New bounds for range closest-pair problems

TL;DR

This paper introduces new data structures for the range closest-pair problem in computational geometry, providing improved bounds for various query types through worst-case and average-case analyses.

Contribution

It proposes novel data structures for RCP queries over quadrants, strips, rectangles, and halfplanes, with significant improvements and new bounds over previous results.

Findings

Improved bounds for RCP queries in quadrants and rectangles.

New data structures for RCP in strips and halfplanes.
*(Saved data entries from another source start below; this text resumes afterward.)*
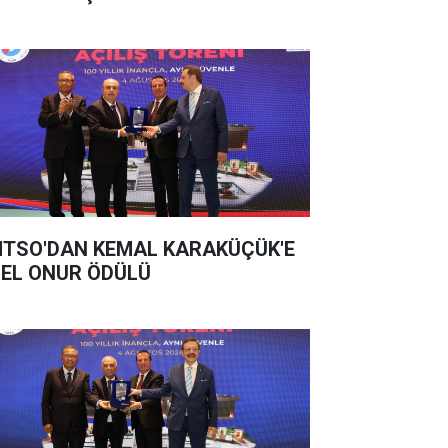
TSO'DAN KEMAL KARAKÜÇÜK'E
EL ONUR ÖDÜLÜ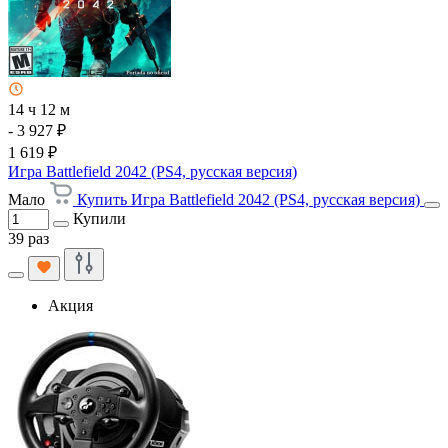
14 ч 12 м
- 3 927 ₽
1 619 ₽
Игра Battlefield 2042 (PS4, русская версия)
Мало
Купить Игра Battlefield 2042 (PS4, русская версия)
Купили
39 раз
Акция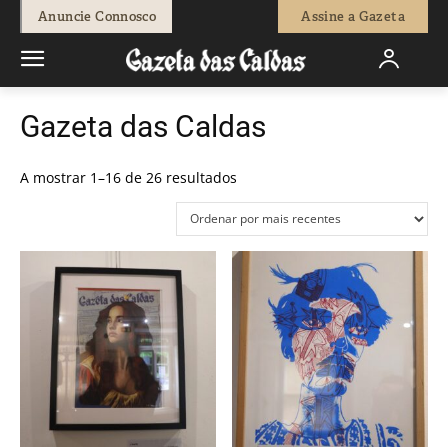
Anuncie Connosco
Assine a Gazeta
Gazeta das Caldas
Ordenado
A mostrar 1–16 de 26 resultados
por
mais
recentes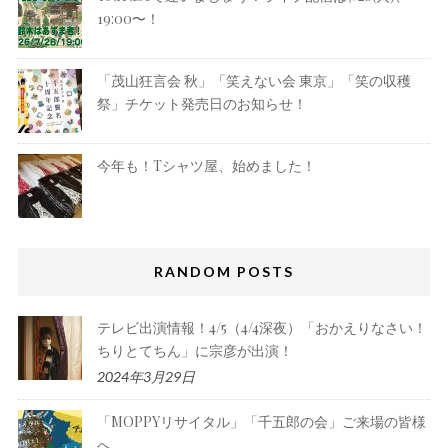
19:00〜！
「茂山狂言会 秋」「笑えない会 東京」「笑の収穫
祭」チケット発売日のお知らせ！
今年も！Tシャツ屋、始めました！
RANDOM POSTS
テレビ出演情報！4/5（4/4深夜）「おかえりなさい！
ちりとてちん」に宗彦が出演！
2024年3月29日
「MOPPYリサイタル」「千五郎の会」ご来場の皆様
へ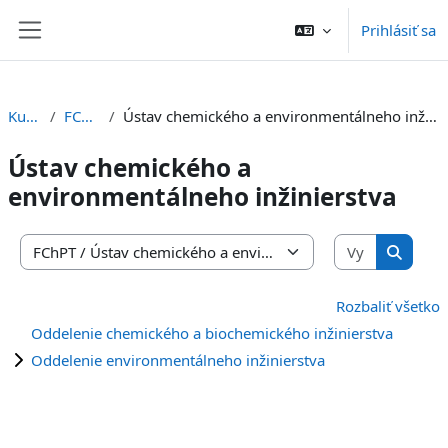
Preskočiť na hlavný obsah
Prihlásiť sa
Bočný panel
Kurzy
FChPT
Ústav chemického a environmentálneho inžinierstva
Ústav chemického a
environmentálneho inžinierstva
Vyhľadať 
Kategórie kurzov
Vyhľada
Rozbaliť všetko
Oddelenie chemického a biochemického inžinierstva
Oddelenie environmentálneho inžinierstva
Both worst-case and average-case analyses demonstrate enhanced performance.

Abstract

Given a dataset $S$ of points in $\mathbb{R}^2$, the range closest-pair (RCP) problem aims to preprocess $S$ into a data structure such that when a query range $X$ is specified, the closest-pair in $S \cap X$ can be reported efficiently. The RCP problem can be viewed as a range-search version of the classical closest-pair problem, and finds applications in many areas. Due to its non-decomposability, the RCP problem is much more challenging than many traditional range-search problems. This paper revisits the RCP problem, and proposes new data structures for various query types including quadrants, strips, rectangles, and halfplanes. Both worst-case and average-case analyses (in the sense that the data points are drawn uniformly and independently from the unit square) are applied to these new data structures, which result in new bounds for the RCP problem. Some of the new bounds significantly improve the previous results, while the others are entirely new.